I am dying of laughter right now. I can't believe you got yourself into a little love triangle right off of a daytime soap opera. I'm sure next time you'll think more with your head rather than with a, um, different organ.    



Two cents left by: Blogger The Church Boy 7:28 AM

LOL - oh, I didn't give him my "stuff" on the first date. It really wasn't a date. It was more like - "I know I probably won't see him again - so let's maximize the moment" kinda deal!!! Trust me!!! It was well worth it!    
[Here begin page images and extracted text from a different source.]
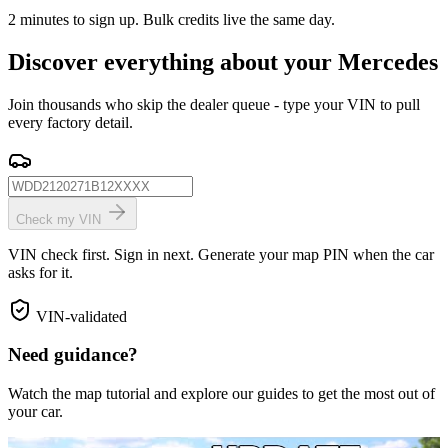
2 minutes to sign up. Bulk credits live the same day.
Discover everything about your Mercedes
Join thousands who skip the dealer queue - type your VIN to pull
every factory detail.
Check my VIN
VIN check first. Sign in next. Generate your map PIN when the car
asks for it.
VIN-validated
Need guidance?
Watch the map tutorial and explore our guides to get the most out of
your car.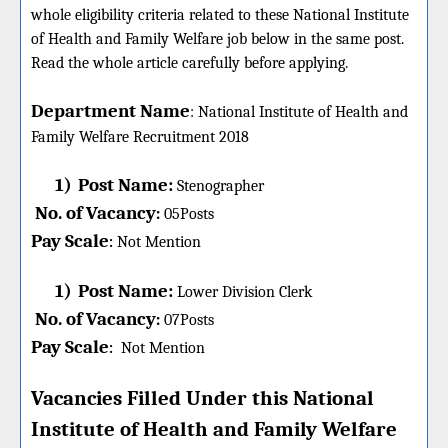
whole eligibility criteria related to these National Institute
of Health and Family Welfare job below in the same post.
Read the whole article carefully before applying.
Department Name
:
National Institute of Health and
Family Welfare
Recruitment 2018
1)
Post Name:
Stenographer
No. of Vacancy
:
05
Posts
Pay Scale
Not Mention
:
1)
Post Name:
Lower Division Clerk
No. of Vacancy
:
07
Posts
Pay Scale
Not Mention
:
Vacancies Filled Under this
National
Institute of Health and Family Welfare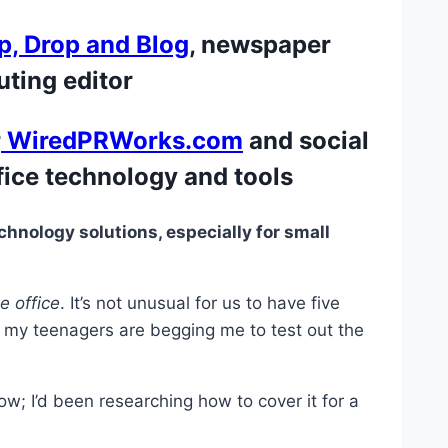
p, Drop and Blog
, newspaper
ting editor
r
WiredPRWorks.com
and social
fice technology and tools
echnology solutions, especially for small
 office
. It’s not unusual for us to have five
, my teenagers are begging me to test out the
; I’d been researching how to cover it for a
.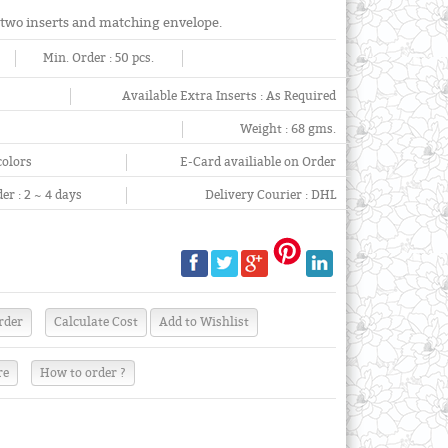
 two inserts and matching envelope.
Min. Order :
50 pcs.
Available Extra Inserts :
As Required
Weight :
68 gms.
colors
E-Card availiable on Order
er :
2 ~ 4 days
Delivery Courier :
DHL
re
How to order ?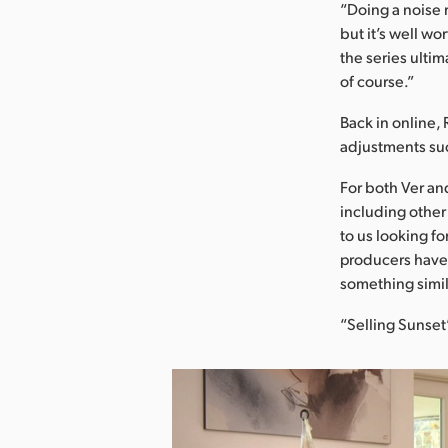
“Doing a noise 
but it’s well w
the series ulti
of course.”
Back in online, 
adjustments suc
For both Ver an
including other
to us looking fo
producers have 
something simila
“Selling Sunset”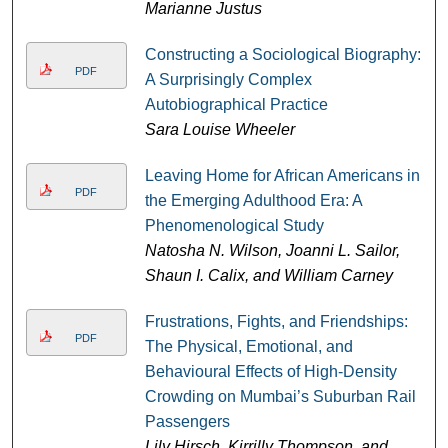
Marianne Justus
Constructing a Sociological Biography:
PDF
A Surprisingly Complex
Autobiographical Practice
Sara Louise Wheeler
Leaving Home for African Americans in
PDF
the Emerging Adulthood Era: A
Phenomenological Study
Natosha N. Wilson, Joanni L. Sailor,
Shaun I. Calix, and William Carney
Frustrations, Fights, and Friendships:
PDF
The Physical, Emotional, and
Behavioural Effects of High-Density
Crowding on Mumbai’s Suburban Rail
Passengers
Lily Hirsch, Kirrilly Thompson, and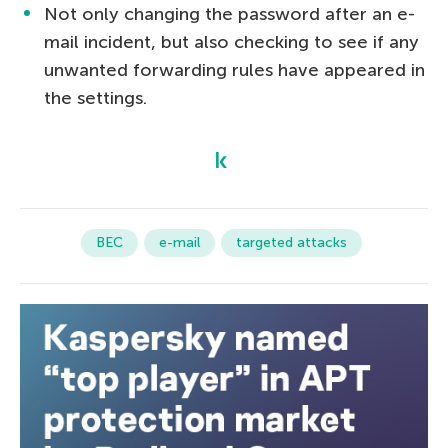
Not only changing the password after an e-
mail incident, but also checking to see if any
unwanted forwarding rules have appeared in
the settings.
BEC
e-mail
targeted attacks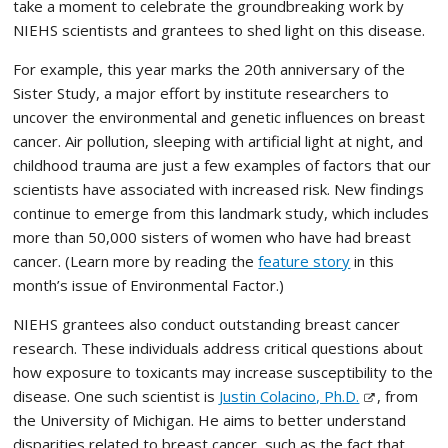
take a moment to celebrate the groundbreaking work by
NIEHS scientists and grantees to shed light on this disease.
For example, this year marks the 20th anniversary of the
Sister Study, a major effort by institute researchers to
uncover the environmental and genetic influences on breast
cancer. Air pollution, sleeping with artificial light at night, and
childhood trauma are just a few examples of factors that our
scientists have associated with increased risk. New findings
continue to emerge from this landmark study, which includes
more than 50,000 sisters of women who have had breast
cancer. (Learn more by reading the
feature story
in this
month’s issue of Environmental Factor.)
NIEHS grantees also conduct outstanding breast cancer
research. These individuals address critical questions about
how exposure to toxicants may increase susceptibility to the
disease. One such scientist is
Justin Colacino, Ph.D.
, from
the University of Michigan. He aims to better understand
disparities related to breast cancer, such as the fact that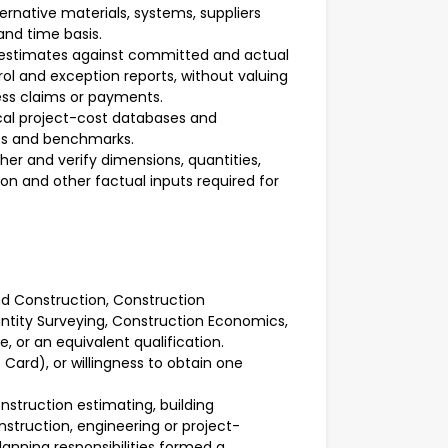
rnative materials, systems, suppliers
nd time basis.
 estimates against committed and actual
 and exception reports, without valuing
ess claims or payments.
ical project-cost databases and
es and benchmarks.
ther and verify dimensions, quantities,
ion and other factual inputs required for
and Construction, Construction
tity Surveying, Construction Economics,
ne, or an equivalent qualification.
Card), or willingness to obtain one
nstruction estimating, building
struction, engineering or project-
lanning responsibilities formed a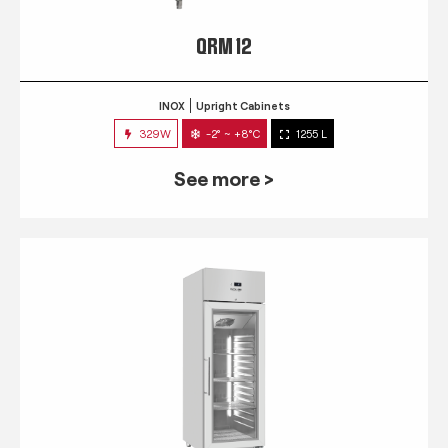
QRM 12
INOX
Upright Cabinets
329W
-2° ~ +8°C
1255 L
See more >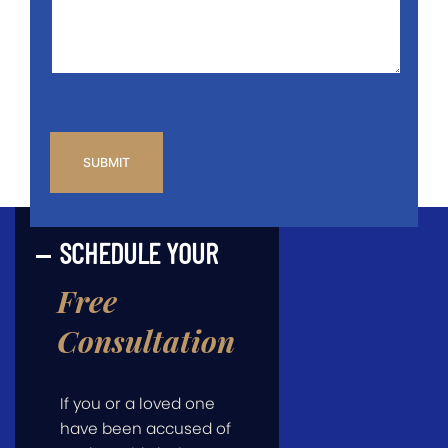
*
CAPTCHA
SCHEDULE YOUR
Free
Consultation
If you or a loved one
have been accused of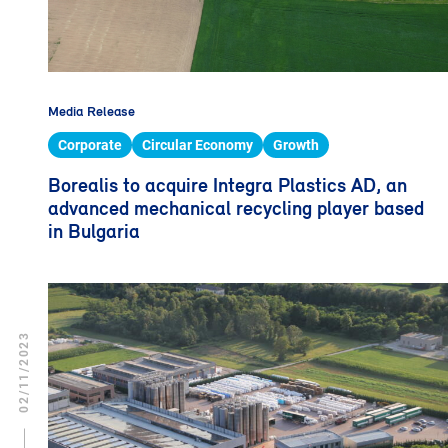
Media Release
Corporate
Circular Economy
Growth
Borealis to acquire Integra Plastics AD, an
advanced mechanical recycling player based
in Bulgaria
02/11/2023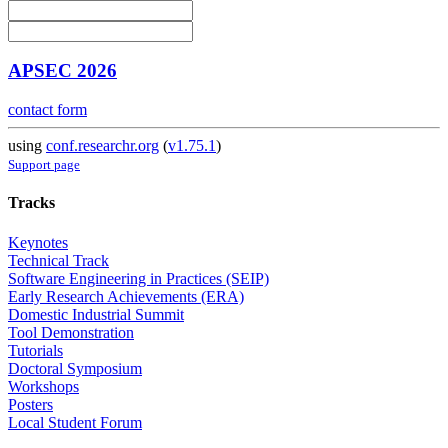
APSEC 2026
contact form
using
conf.researchr.org
(
v1.75.1
)
Support page
Tracks
Keynotes
Technical Track
Software Engineering in Practices (SEIP)
Early Research Achievements (ERA)
Domestic Industrial Summit
Tool Demonstration
Tutorials
Doctoral Symposium
Workshops
Posters
Local Student Forum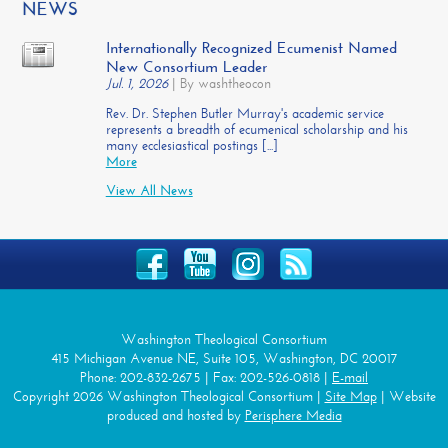
NEWS
Internationally Recognized Ecumenist Named
New Consortium Leader
Jul. 1, 2026
|
By washtheocon
Rev. Dr. Stephen Butler Murray's academic service
represents a breadth of ecumenical scholarship and his
many ecclesiastical postings [...]
More
View All News
Washington Theological Consortium
415 Michigan Avenue NE, Suite 105, Washington, DC 20017
Phone: 202-832-2675 | Fax: 202-526-0818 |
E-mail
Copyright 2026 Washington Theological Consortium |
Site Map
| Website
produced and hosted by
Perisphere Media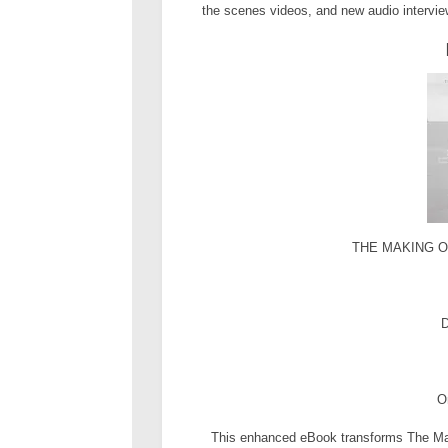
the scenes videos, and new audio intervie
THE MAKING OF
D
O
This enhanced eBook transforms The Mak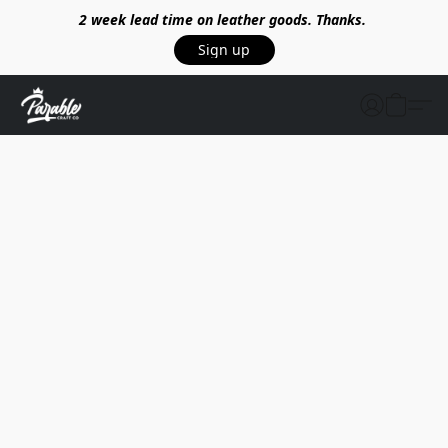
2 week lead time on leather goods. Thanks.
Sign up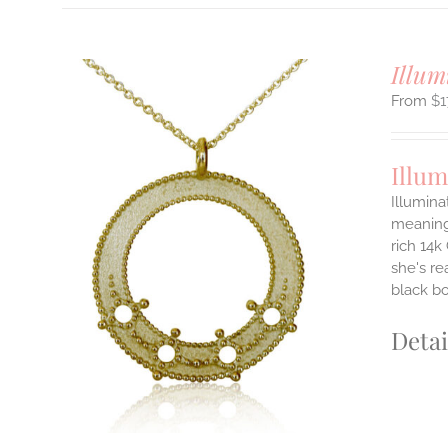
Illum
$
1
Illum
Illumina
meaningf
rich 14k
ILS
T
she's re
black b
E
S.
Detai
S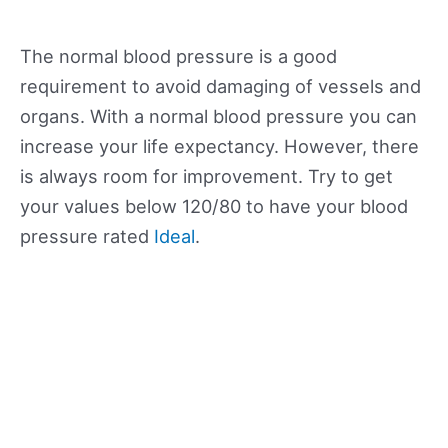
The normal blood pressure is a good
requirement to avoid damaging of vessels and
organs. With a normal blood pressure you can
increase your life expectancy. However, there
is always room for improvement. Try to get
your values below 120/80 to have your blood
pressure rated
Ideal
.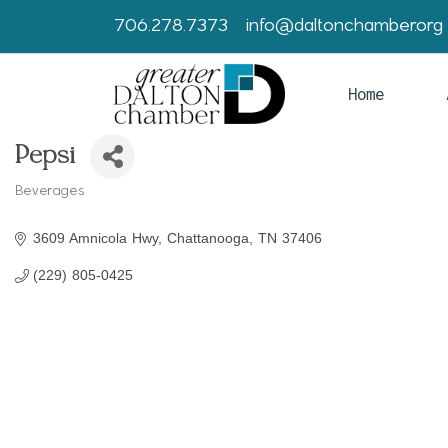
706.278.7373
info@daltonchamber.org
Home
Pepsi
Beverages
Categories
3609 Amnicola Hwy
Chattanooga
TN
37406
(229) 805-0425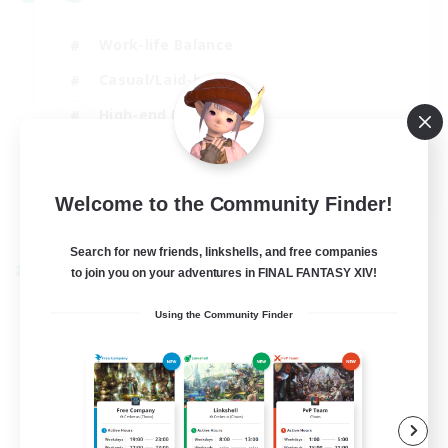
Work-life Balance
Casual/Laid-back
High-end Duties
Socially Active
EN
Welcome to the Community Finder!
View Details
Listing expires 31/08/2026
Search for new friends, linkshells, and free companies
to join you on your adventures in FINAL FANTASY XIV!
Cross-world Linkshell
Using the Community Finder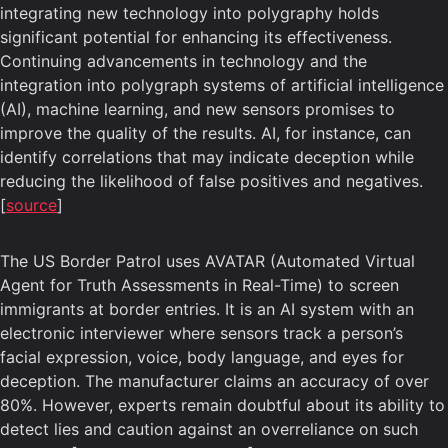
integrating new technology into polygraphy holds
significant potential for enhancing its effectiveness.
Continuing advancements in technology and the
integration into polygraph systems of artificial intelligence
(AI), machine learning, and new sensors promises to
improve the quality of the results. AI, for instance, can
identify correlations that may indicate deception while
reducing the likelihood of false positives and negatives.
[
source
]
The US Border Patrol uses AVATAR (Automated Virtual
Agent for Truth Assessments in Real-Time) to screen
immigrants at border entries. It is an AI system with an
electronic interviewer where sensors track a person’s
facial expression, voice, body language, and eyes for
deception. The manufacturer claims an accuracy of over
80%. However, experts remain doubtful about its ability to
detect lies and caution against an overreliance on such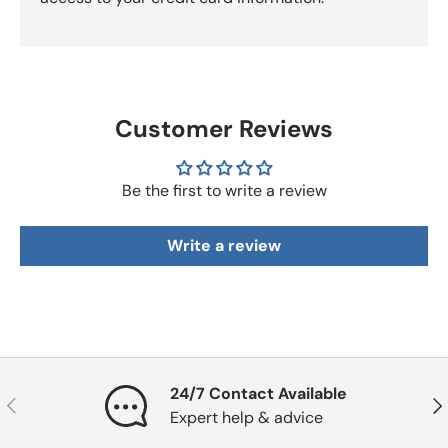
Customer Reviews
Be the first to write a review
Write a review
24/7 Contact Available
Previous
Nex
Expert help & advice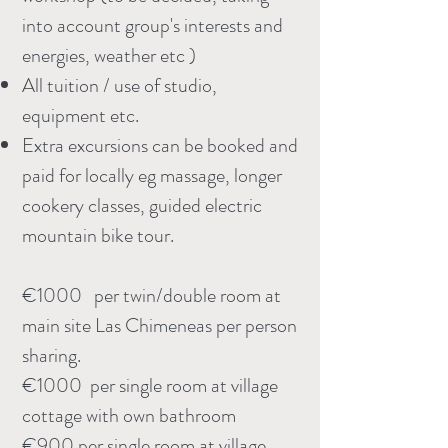
into account group's interests and
energies, weather etc )
All tuition / use of studio,
equipment etc.
Extra excursions can be booked and
paid for locally eg massage, longer
cookery classes, guided electric
mountain bike tour.
€1000 per twin/double room at
main site Las Chimeneas per person
sharing.
€1000 per single room at village
cottage with own bathroom
€900 per single room at village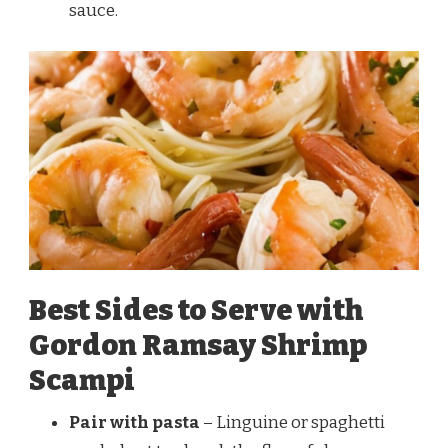
sauce.
Best Sides to Serve with
Gordon Ramsay Shrimp
Scampi
Pair with pasta
– Linguine or spaghetti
Two cents left by: Blogger Tim 7:39 AM

Now you know I'm waiting for the next installment of "Days of our Lives" LOL

I can't talk because I'm having somewhat of the same thing, only the inverse. http://thooker.tripod.com/timblog    



Two cents left by: Blogger The Church Boy 7:53 AM

Days of our lives??? Ha - I got so many e-mails about this post, it's absolutely hilarious. Yall Chicagoans are HILARIOUS! Yea, check out ya comment section    



Two cents left by: Blogger The Foxybrown Show 9:54 AM

Alright for Chi-town!
Holla back on the blog man!    



Two cents left by: Blogger N4R 9:34 PM

I am so lazy I finally read your post. This week has been busy. You are a mess - I LOVE IT!!! What happened next? Was there a battle of accents? That would have been hot.